結果的にその医師と部長との間で連絡がとれたのは午後8時頃であり、その時刻には全てが終わっていたという皮肉な結末となったが、本当に親身になって心配し、かつ行動行動してくれたことに対して感謝の気持ちで一杯である。

その後、病室にもどるが剛の様子は悪化の一途であった。

相変わらず人工呼吸器の規則正しい反復に連動して心臓は脈を打っているものの、計器の曲線はいよいよ不規則になってきた。

午後5時半頃、会社の同僚3人が見舞いに来てくれるが、もう病室に案内できる状況ではなくなっていたので、事情を話し、御礼を述べたうえでそのまま帰ってもらう。

折り返し病室に戻り、しばらくすると剛の身体から異臭が立ち込め始める。

看護婦さんを呼び、見てもらうと案の定シーツの上に大量の軟便を放出していた。

午後6時頃のことであった。

看護婦さんの指示に従い、身体をきれいに洗う間、全員が一旦退出し部屋の扉前で待機することになる。

看護婦さんからの呼びかけで再び入室したのは午後6時20分過ぎ。

直ぐに計器に目をやったが、その時には既に、曲線が一本の横線に変わってしまっていた。

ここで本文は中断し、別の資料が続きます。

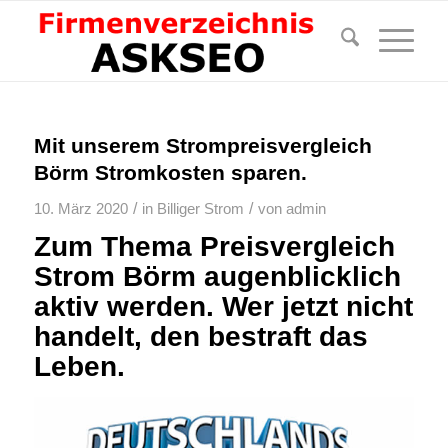
Mit unserem Strompreisvergleich
Börm Stromkosten sparen.
/
/
10. März 2020
in
Billiger Strom
von
admin
Zum Thema Preisvergleich
Strom Börm augenblicklich
aktiv werden. Wer jetzt nicht
handelt, den bestraft das
Leben.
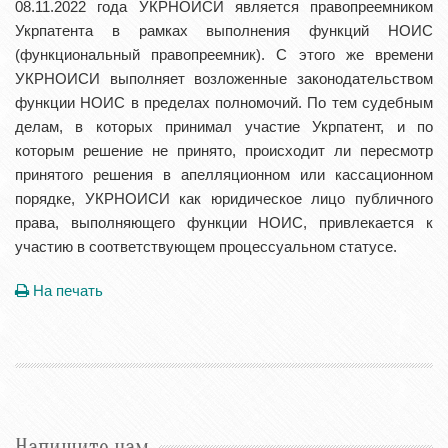
08.11.2022 года УКРНОИСИ является правопреемником
Укрпатента в рамках выполнения функций НОИС
(функциональный правопреемник). С этого же времени
УКРНОИСИ выполняет возложенные законодательством
функции НОИС в пределах полномочий. По тем судебным
делам, в которых принимал участие Укрпатент, и по
которым решение не принято, происходит ли пересмотр
принятого решения в апелляционном или кассационном
порядке, УКРНОИСИ как юридическое лицо публичного
права, выполняющего функции НОИС, привлекается к
участию в соответствующем процессуальном статусе.
На печать
Напишите нам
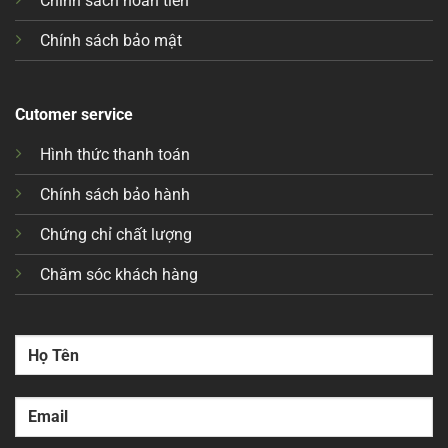
Chính sách hoàn tiền
Chính sách bảo mật
Cutomer service
Hình thức thanh toán
Chính sách bảo hành
Chứng chỉ chất lượng
Chăm sóc khách hàng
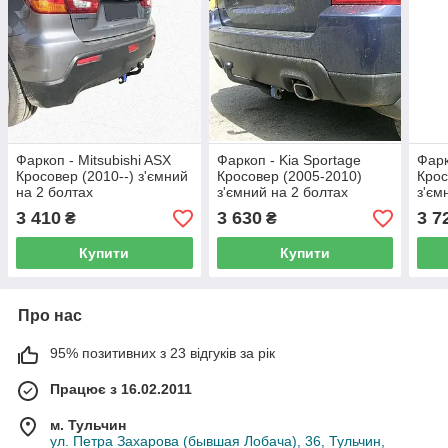
Фаркоп - Mitsubishi ASX
Фаркоп - Kia Sportage
Фарк
Кросовер (2010--) з'ємний
Кросовер (2005-2010)
Крос
на 2 болтах
з'ємний на 2 болтах
з'єм
3 410
3 630
3 7
₴
₴
Купити
Купити
Про нас
95% позитивних з 23 відгуків за рік
Працює з 16.02.2011
м. Тульчин
ул. Петра Захарова (бывшая Лобача), 36, Тульчин,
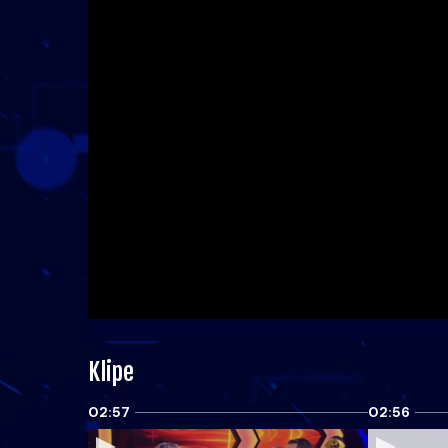
Klipe
02:57
02:56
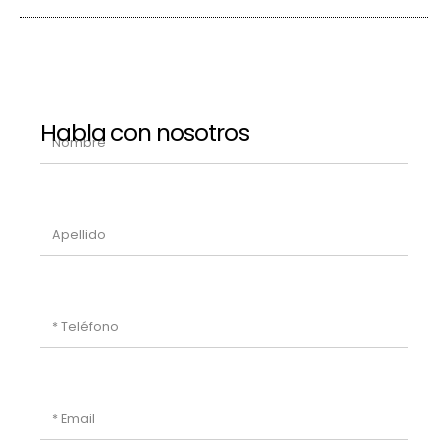
Habla con nosotros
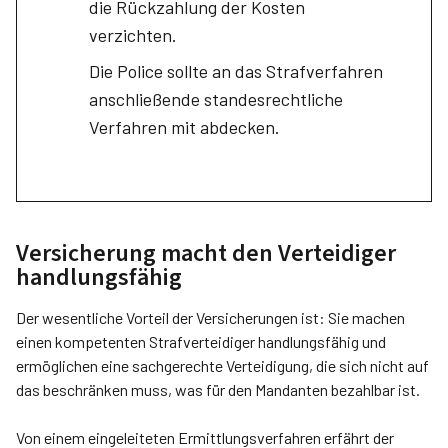
die Rückzahlung der Kosten
verzichten.
Die Police sollte an das Strafverfahren
anschließende standesrechtliche
Verfahren mit abdecken.
Versicherung macht den Verteidiger
handlungsfähig
Der wesentliche Vorteil der Versicherungen ist: Sie machen
einen kompetenten Strafverteidiger handlungsfähig und
ermöglichen eine sachgerechte Verteidigung, die sich nicht auf
das beschränken muss, was für den Mandanten bezahlbar ist.
Von einem eingeleiteten Ermittlungsverfahren erfährt der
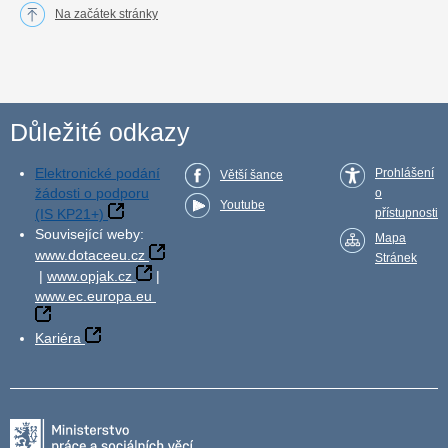
Na začátek stránky
Důležité odkazy
Elektronické podání
Prohlášení
Větší šance
žádosti o podporu
o
Youtube
(IS KP21+)
přístupnosti
Související weby:
Mapa
www.dotaceeu.cz
Stránek
|
www.opjak.cz
|
www.ec.europa.eu
Kariéra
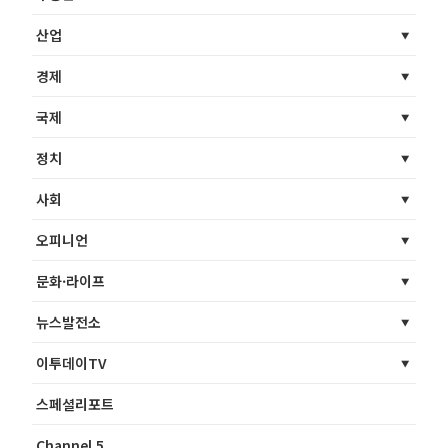
산업
경제
국제
정치
사회
오피니언
문화·라이프
뉴스발전소
이투데이TV
스페셜리포트
Channel 5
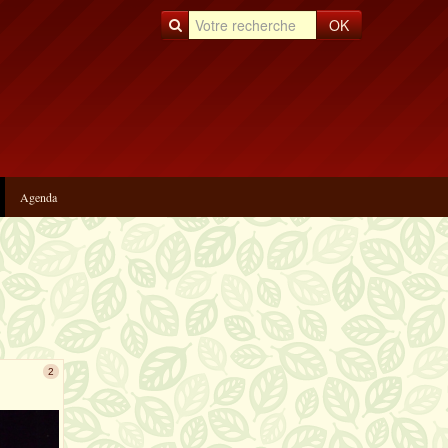
OK
Agenda
2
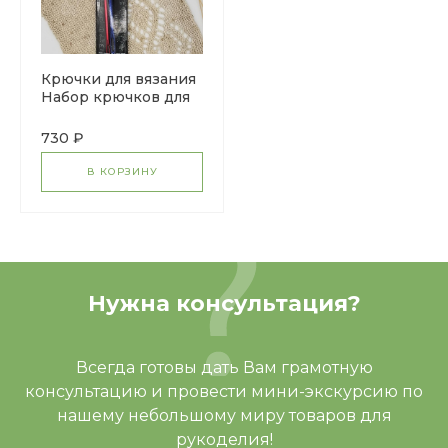
Крючки для вязания
Набор крючков для
нукинга №4 16 см и
№6 16 см
730 ₽
В КОРЗИНУ
Нужна консультация?
Всегда готовы дать Вам грамотную
консультацию и провести мини-экскурсию по
нашему небольшому миру товаров для
рукоделия!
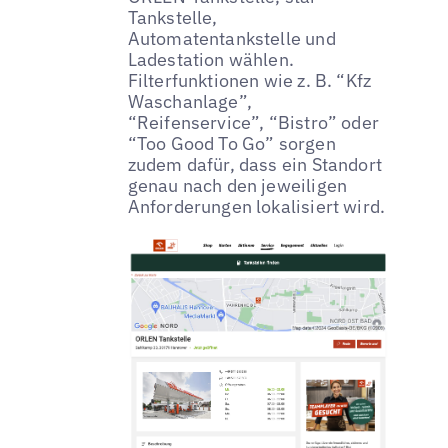
Tankstelle,
Automatentankstelle und
Ladestation wählen.
Filterfunktionen wie z. B. “Kfz
Waschanlage”,
“Reifenservice”, “Bistro” oder
“Too Good To Go” sorgen
zudem dafür, dass ein Standort
genau nach den jeweiligen
Anforderungen lokalisiert wird.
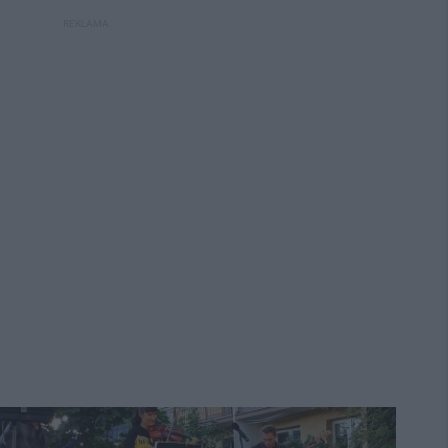
REKLAMA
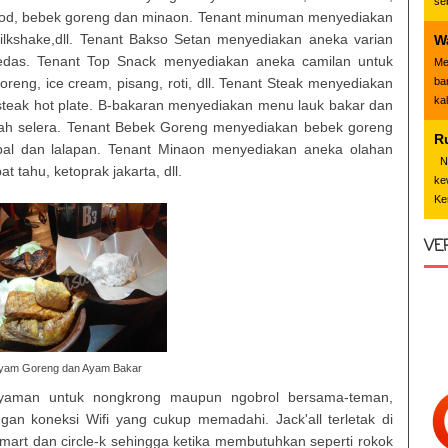
se
afood, bebek goreng dan minaon. Tenant minuman menyediakan
ilkshake,dll. Tenant Bakso Setan menyediakan aneka varian
W
edas. Tenant Top Snack menyediakan aneka camilan untuk
Me
ba
reng, ice cream, pisang, roti, dll. Tenant Steak menyediakan
ka
steak hot plate. B-bakaran menyediakan menu lauk bakar dan
h selera. Tenant Bebek Goreng menyediakan bebek goreng
R
al dan lalapan. Tenant Minaon menyediakan aneka olahan
Nd
 tahu, ketoprak jakarta, dll.
ke
Ke
VE
yam Goreng dan Ayam Bakar
nyaman untuk nongkrong maupun ngobrol bersama-teman,
an koneksi Wifi yang cukup memadahi. Jack'all terletak di
famart dan circle-k sehingga ketika membutuhkan seperti rokok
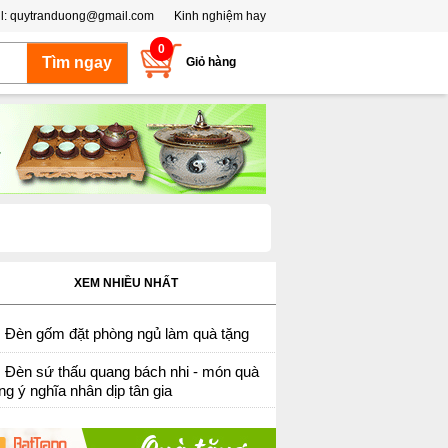
l:
quytranduong@gmail.com
Kinh nghiệm hay
0
Giỏ hàng
XEM NHIỀU NHẤT
Đèn gốm đặt phòng ngủ làm quà tặng
Đèn sứ thấu quang bách nhi - món quà
ng ý nghĩa nhân dịp tân gia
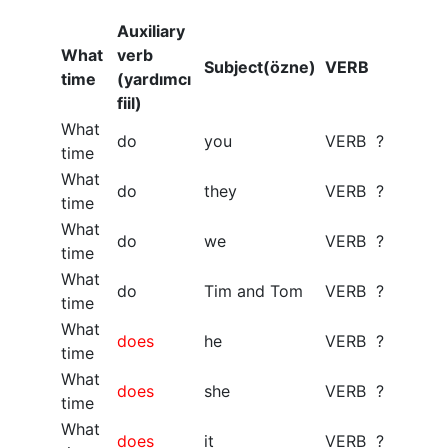
Auxiliary
What
verb
Subject(özne)
VERB
time
(yardımcı
fiil)
What
do
you
VERB ?
time
What
do
they
VERB ?
time
What
do
we
VERB ?
time
What
do
Tim and Tom
VERB ?
time
What
does
he
VERB ?
time
What
does
she
VERB ?
time
What
does
it
VERB ?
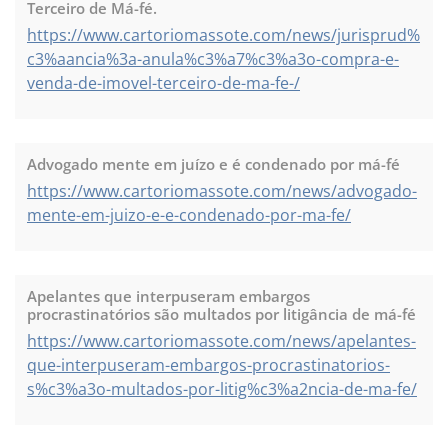
Terceiro de Má-fé.
https://www.cartoriomassote.com/news/jurisprud%
c3%aancia%3a-anula%c3%a7%c3%a3o-compra-e-
venda-de-imovel-terceiro-de-ma-fe-/
Advogado mente em juízo e é condenado por má-fé
https://www.cartoriomassote.com/news/advogado-
mente-em-juizo-e-e-condenado-por-ma-fe/
Apelantes que interpuseram embargos
procrastinatórios são multados por litigância de má-fé
https://www.cartoriomassote.com/news/apelantes-
que-interpuseram-embargos-procrastinatorios-
s%c3%a3o-multados-por-litig%c3%a2ncia-de-ma-fe/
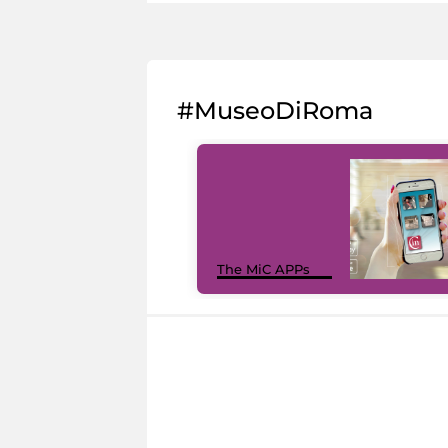
#MuseoDiRoma
The MiC APPs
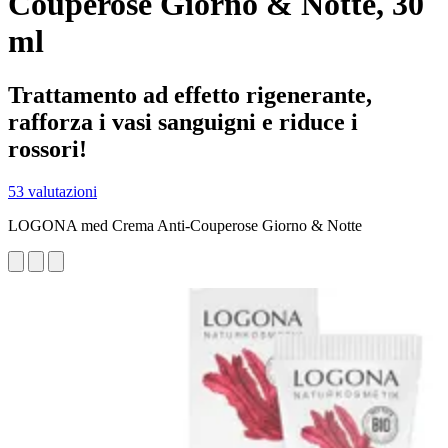
Couperose Giorno & Notte, 30
ml
Trattamento ad effetto rigenerante,
rafforza i vasi sanguigni e riduce i
rossori!
53 valutazioni
LOGONA med Crema Anti-Couperose Giorno & Notte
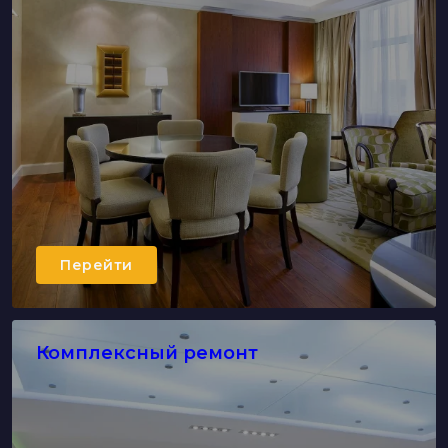
Перейти
Комплексный ремонт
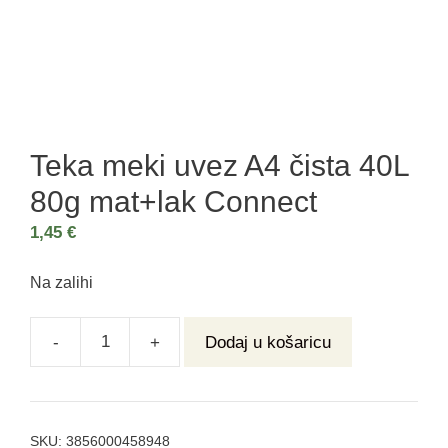
Teka meki uvez A4 čista 40L
80g mat+lak Connect
1,45
€
Na zalihi
-
+
Dodaj u košaricu
SKU:
3856000458948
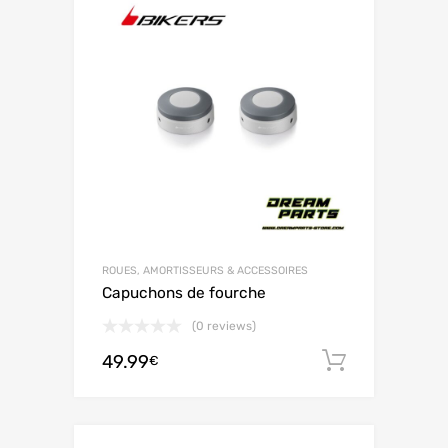
ROUES, AMORTISSEURS & ACCESSOIRES
Capuchons de fourche
(0 reviews)
49.99
Ajouter 
€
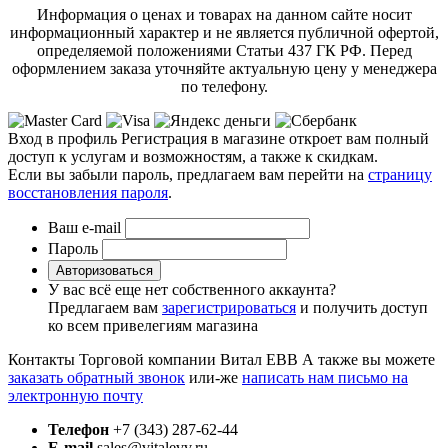
Информация о ценах и товарах на данном сайте носит
информационный характер и не является публичной офертой,
определяемой положениями Статьи 437 ГК РФ. Перед
оформлением заказа уточняйте актуальную цену у менеджера
по телефону.
Вход в профиль
Регистрация в магазине откроет вам полный
доступ к услугам и возможностям, а также к скидкам.
Если вы забыли пароль, предлагаем вам перейти на
страницу
восстановления пароля
.
Ваш e-mail
Пароль
Авторизоваться
У вас всё еще нет собственного аккаунта?
Предлагаем вам
зарегистрироваться
и получить доступ
ко всем привелегиям магазина
Контакты Торговой компании Витал ЕВВ
А также вы можете
заказать обратный звонок
или-же
написать нам письмо на
электронную почту
Телефон
+7 (343) 287-62-44
E-mail
sales@vitalevv.ru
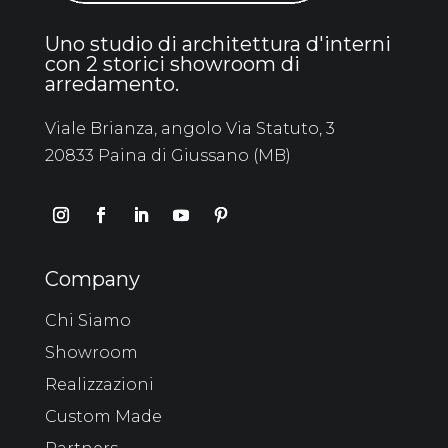
Uno studio di architettura d'interni
con 2 storici showroom di
arredamento.
Viale Brianza, angolo Via Statuto, 3
20833 Paina di Giussano (MB)
Company
Chi Siamo
Showroom
Realizzazioni
Custom Made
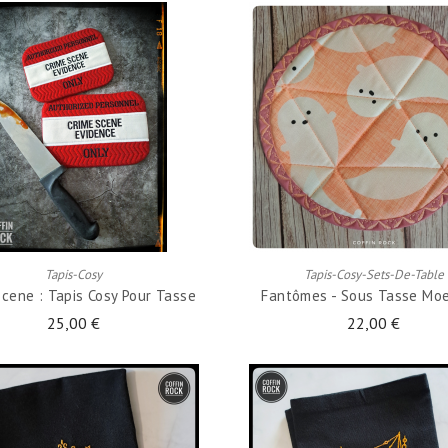
AJOUTER AU PANIER
AJOUTER AU PANIER
Tapis-Cosy
Tapis-Cosy-Sets-De-Table
Scene : Tapis Cosy Pour Tasse
Fantômes - Sous Tasse Mo
25,00 €
22,00 €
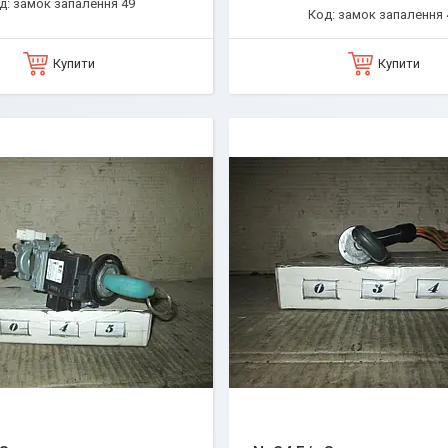
замок запалення 49
замок запалення 
Купити
Купити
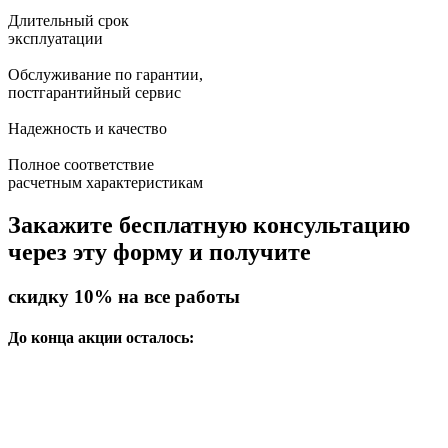
Длительный срок
эксплуатации
Обслуживание по гарантии,
постгарантийный сервис
Надежность и качество
Полное соответствие
расчетным характеристикам
Закажите бесплатную консультацию
через эту форму и получите
скидку 10%
на все работы
До конца акции осталось:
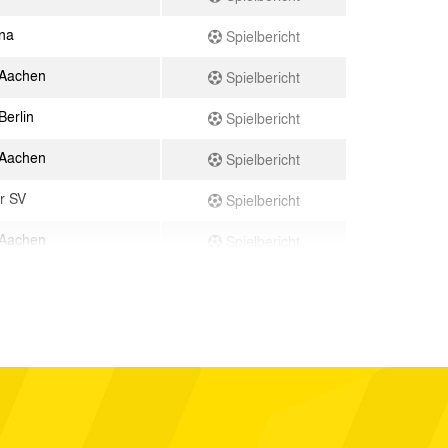
na
Spielbericht
 Aachen
Spielbericht
Berlin
Spielbericht
 Aachen
Spielbericht
r SV
Spielbericht
 Aachen
Spielbericht
 Aachen
Spielbericht
 Aachen
Spielbericht
ortmund
Spielbericht
 Aachen
Spielbericht
 Aachen
Spielbericht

看護婦さんが直ちにO医師を呼びに走る。ほどなくO医師が駆けつけ、何度が心臓マッサージを試みる。

しかし、再び一本線が曲線にもどることは無かった。

その後、O医師は剛の骨折した左手首を持ち上げ脈を確認した。

そして数秒後「ご臨終です」の最期の言葉が言い渡された。

平成9年6月3日午後6時24分。

剛の15年間の短い人生が終了した。